U.S. Attorney’s Office May 16, 2012
  • Northern District of Georgia (404) 581-6000

ATLANTA—A jury in federal district court has returned a guilty verdict today against Andrew S. Mackey, 62, and his common-law wife, Inger L. Jensen, 54, both of Cedarhurst, New York, for operating a Ponzi scheme, announced Sally Quillian Yates, United States Attorney for the Northern District of Georgia. The scheme was marketed by the defendants through their company, ASM Financial Funding Corporation, as a “Wealth Enhancement Club,” and was touted as an investment program for a small and select group of sophisticated investors.

United States Attorney Yates said of today’s verdict, “As the witnesses and the evidence proved at trial, this was a tragic case of fraud that victimized more than 150 people. The victims thought they were investing in legitimate offshore business opportunities, but it was in fact a Ponzi scheme that netted Mackey and Jensen over $12 million. We hope that the jury’s verdict has brought some measure of justice to the many victims of this fraud.”

Brian D. Lamkin, Special Agent in Charge, FBI Atlanta Field Office, stated, “The FBI dedicates substantial resources to investigating these types of investment or Ponzi schemes in an effort to protect the public from such individuals as Mr. Mackey and Ms. Jensen. While the FBI is proud of the role it plays in assisting the victims of such greed, it is important for investors to be cautious and to question such promises of high returns.”

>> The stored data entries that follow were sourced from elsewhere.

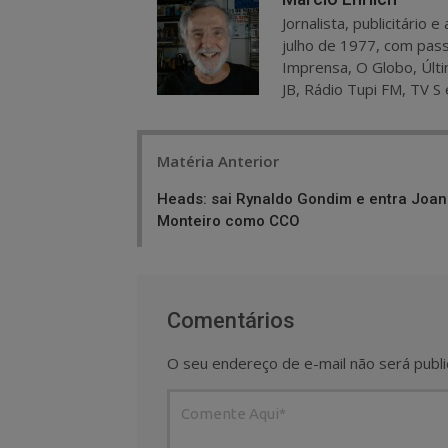
Jornalista, publicitário
julho de 1977, com pass
Imprensa, O Globo, Últi
JB, Rádio Tupi FM, TV S 
Post
Matéria Anterior
navigation
Heads: sai Rynaldo Gondim e entra Joa
Monteiro como CCO
Comentários
O seu endereço de e-mail não será publi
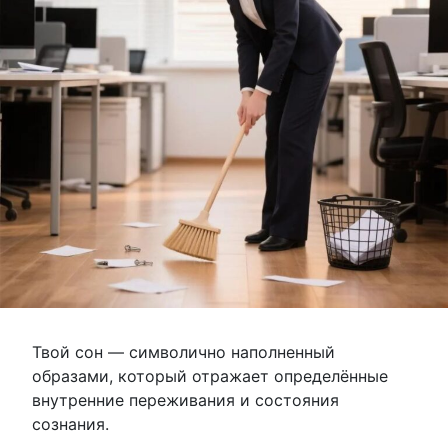
Твой сон — символично наполненный
образами, который отражает определённые
внутренние переживания и состояния
сознания.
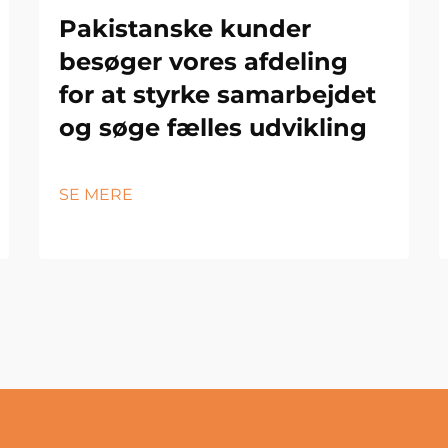
Pakistanske kunder
besøger vores afdeling
for at styrke samarbejdet
og søge fælles udvikling
SE MERE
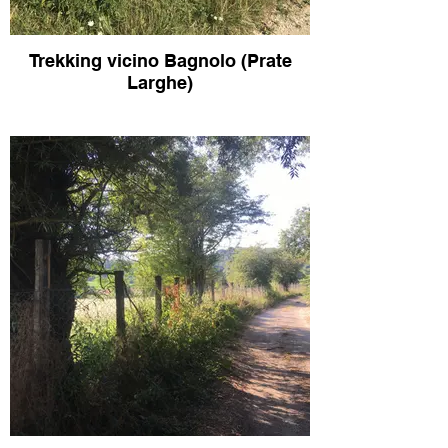
Trekking vicino Bagnolo (Prate
Larghe)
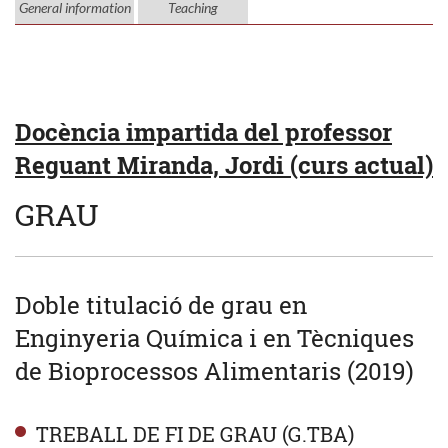
General information
Teaching
Docència impartida del professor
Reguant Miranda, Jordi (curs actual)
GRAU
Doble titulació de grau en
Enginyeria Química i en Tècniques
de Bioprocessos Alimentaris (2019)
TREBALL DE FI DE GRAU (G.TBA)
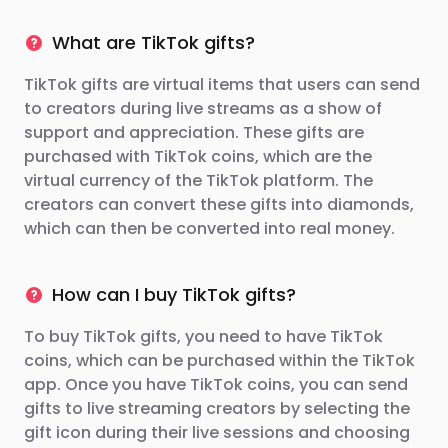
What are TikTok gifts?
TikTok gifts are virtual items that users can send
to creators during live streams as a show of
support and appreciation. These gifts are
purchased with TikTok coins, which are the
virtual currency of the TikTok platform. The
creators can convert these gifts into diamonds,
which can then be converted into real money.
How can I buy TikTok gifts?
To buy TikTok gifts, you need to have TikTok
coins, which can be purchased within the TikTok
app. Once you have TikTok coins, you can send
gifts to live streaming creators by selecting the
gift icon during their live sessions and choosing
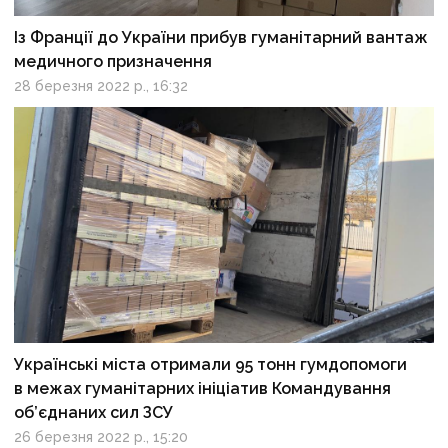
Із Франції до України прибув гуманітарний вантаж
медичного призначення
28 березня 2022 р., 16:32
Українські міста отримали 95 тонн гумдопомоги
в межах гуманітарних ініціатив Командування
об’єднаних сил ЗСУ
26 березня 2022 р., 15:20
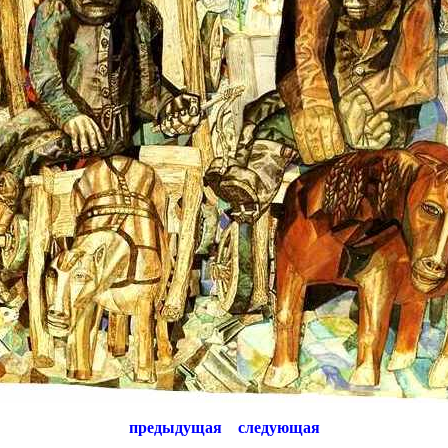
предыдущая
следующая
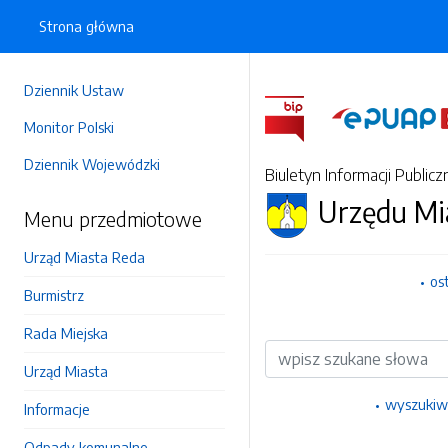
Strona główna
Dziennik Ustaw
Monitor Polski
Dziennik Wojewódzki
Biuletyn Informacji Publicz
Urzędu Mi
Menu przedmiotowe
Urząd Miasta Reda
os
Burmistrz
Rada Miejska
Wyszukiwarka
Urząd Miasta
wyszukiw
Informacje
Odpady komunalne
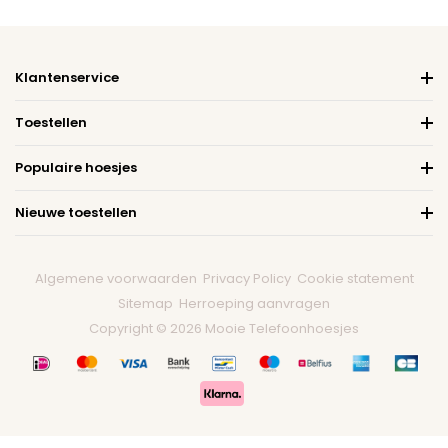
Klantenservice
Toestellen
Populaire hoesjes
Nieuwe toestellen
Algemene voorwaarden
Privacy Policy
Cookie statement
Sitemap
Herroeping aanvragen
Copyright © 2026 Mooie Telefoonhoesjes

The trial lasted eight days before United States District Judge William S. Duffey, Jr. The jury deliberated approximately five hours before reaching guilty verdicts on 15 of the 17 counts charged. Mackey and Jensen were indicted by a federal grand jury on July 20, 2010 on charges of wire fraud, mail fraud, and conspiracy to commit wire fraud and mail fraud.

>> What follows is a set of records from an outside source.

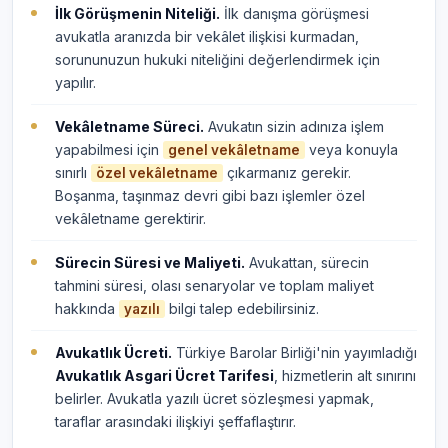
İlk Görüşmenin Niteliği.
İlk danışma görüşmesi
avukatla aranızda bir vekâlet ilişkisi kurmadan,
sorununuzun hukuki niteliğini değerlendirmek için
yapılır.
Vekâletname Süreci.
Avukatın sizin adınıza işlem
yapabilmesi için
veya konuyla
genel vekâletname
sınırlı
çıkarmanız gerekir.
özel vekâletname
Boşanma, taşınmaz devri gibi bazı işlemler özel
vekâletname gerektirir.
Sürecin Süresi ve Maliyeti.
Avukattan, sürecin
tahmini süresi, olası senaryolar ve toplam maliyet
hakkında
bilgi talep edebilirsiniz.
yazılı
Avukatlık Ücreti.
Türkiye Barolar Birliği'nin yayımladığı
Avukatlık Asgari Ücret Tarifesi
, hizmetlerin alt sınırını
belirler. Avukatla yazılı ücret sözleşmesi yapmak,
taraflar arasındaki ilişkiyi şeffaflaştırır.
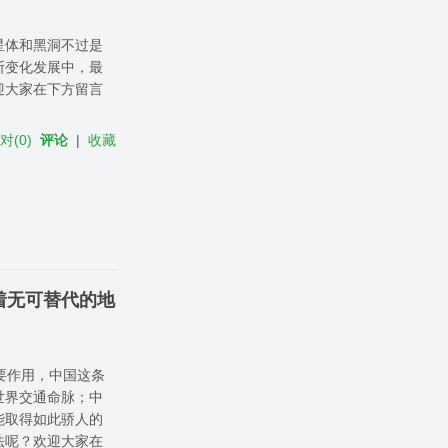
星体和黑洞不过是
断变化发展中，最
迎大家在下方留言
反对
(
0
)
评论
|
收藏
着无可替代的地
要作用，中国这条
世界交通命脉；中
能取得如此骄人的
法呢？欢迎大家在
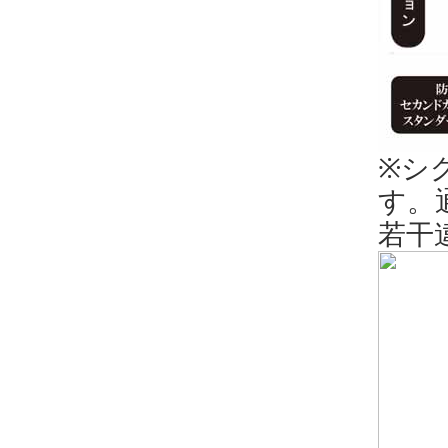
※シ
す。
若干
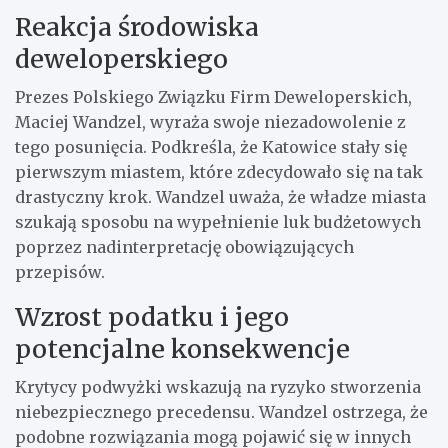
Reakcja środowiska
deweloperskiego
Prezes Polskiego Związku Firm Deweloperskich,
Maciej Wandzel, wyraża swoje niezadowolenie z
tego posunięcia. Podkreśla, że Katowice stały się
pierwszym miastem, które zdecydowało się na tak
drastyczny krok. Wandzel uważa, że władze miasta
szukają sposobu na wypełnienie luk budżetowych
poprzez nadinterpretację obowiązujących
przepisów.
Wzrost podatku i jego
potencjalne konsekwencje
Krytycy podwyżki wskazują na ryzyko stworzenia
niebezpiecznego precedensu. Wandzel ostrzega, że
podobne rozwiązania mogą pojawić się w innych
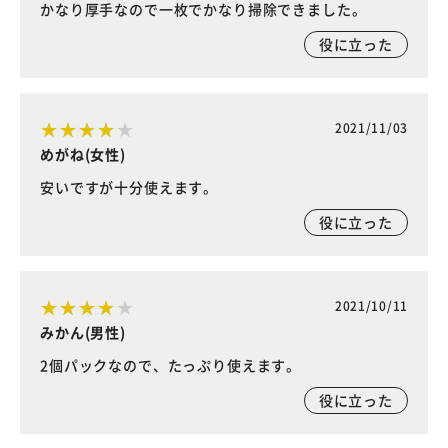
かなり厚手なので一枚でかなり掃除できました。
役に立った
2021/11/03
めがね(女性)
安いですが十分使えます。
役に立った
2021/10/11
みかん(男性)
2個パックなので、たっぷり使えます。
役に立った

According to United States Attorney Yates, the charges and other information presented in court:

The evidence presented at trial showed that from 2003 through 2007, Mackey and Jensen owned and operated ASM Financial Funding Corporation in Valley Stream, New York. Mackey and Jensen held themselves out to the public as investment advisors and financial experts who catered only to a small and select group of sophisticated investors. They falsely represented to the investors that they would use their sources to place investors’ money in private and confidential offshore business deals designed to promote the financial stability of select qualified individuals; that investors would earn up to 20 percent interest per month; that investors could choose to reinvest their earnings or receive monthly interest payments from ASM; and that investors’ earnings would be based on “trade proceeds.” Mackey and Jensen paid commissions to brokers they called “intermediaries” to help them recruit new investors. These intermediaries in turn repeated the defendants’ false promises to potential investors, themselves believing the defendants’ promises were true.

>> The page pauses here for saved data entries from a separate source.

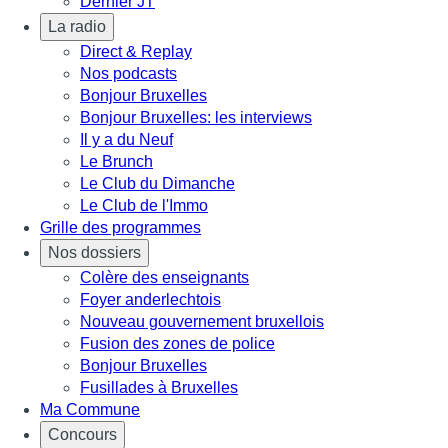
Dernier JT
La radio
Direct & Replay
Nos podcasts
Bonjour Bruxelles
Bonjour Bruxelles: les interviews
Il y a du Neuf
Le Brunch
Le Club du Dimanche
Le Club de l'Immo
Grille des programmes
Nos dossiers
Colère des enseignants
Foyer anderlechtois
Nouveau gouvernement bruxellois
Fusion des zones de police
Bonjour Bruxelles
Fusillades à Bruxelles
Ma Commune
Concours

As a result of these false representations and with the assistance of the unwitting intermediaries, approximately 150 people invested a total of more than $12 million in a fraudulent investment program known as ASM’s Wealth Enhancement Club. The evidence showed that Mackey and Jensen invested less than one-third of the investors’ money. And, they never generated any profits whatsoever for the investors. Moreover, Mackey and Jensen lost the entire amount that they invested on behalf of the investors. Mackey and Jensen used the other two-thirds of the investors’ money to operate their fraudulent scheme, to pay their own personal expenses, and to pay make-believe profits to some of the early investors to give ASM an air of legitimacy.

The evidence showed that all of the money that Mackey and Jensen distributed to the investors as purported interest payments came not from trade proceeds but from the investors’ own money. Nevertheless, the defendants led the investors to believe that ASM was earning profits by distributing monthly statements and 1099-INT forms, which showed that the investors had earned interest income and that their investments were safe and secure.

ASM stopped paying make-believe profits to the investors in February 2006 and thereafter tried to lull the investors into a false sense of security and delay or prevent their complaints to law enforcement by promising that additional payments would be forthcoming and by telling the investors that talking to law enforcement would make it less likely that any of the investors would receive additional payments. Witnesses at trial included several intermediaries and numerous investors who were victimized by the scheme.

Mackey and Jensen could each receive a maximum sentence of 30 years in prison and a fine of up to $1,000,000 for each count of conviction. Sentencing is scheduled for August 21, 2012 at 9:30 a.m. before Judge Duffey. In determining the actual sentence, the court will consider the United States Sentencing Guidelines, which are not binding but provide appropriate sentencing ranges for most offenders.

This case was investigated by special agents of the Federal Bureau of Investigation.

Assistant United States Attorneys J. Russell Phillips and Stephen H. McClain are prosecuting the case.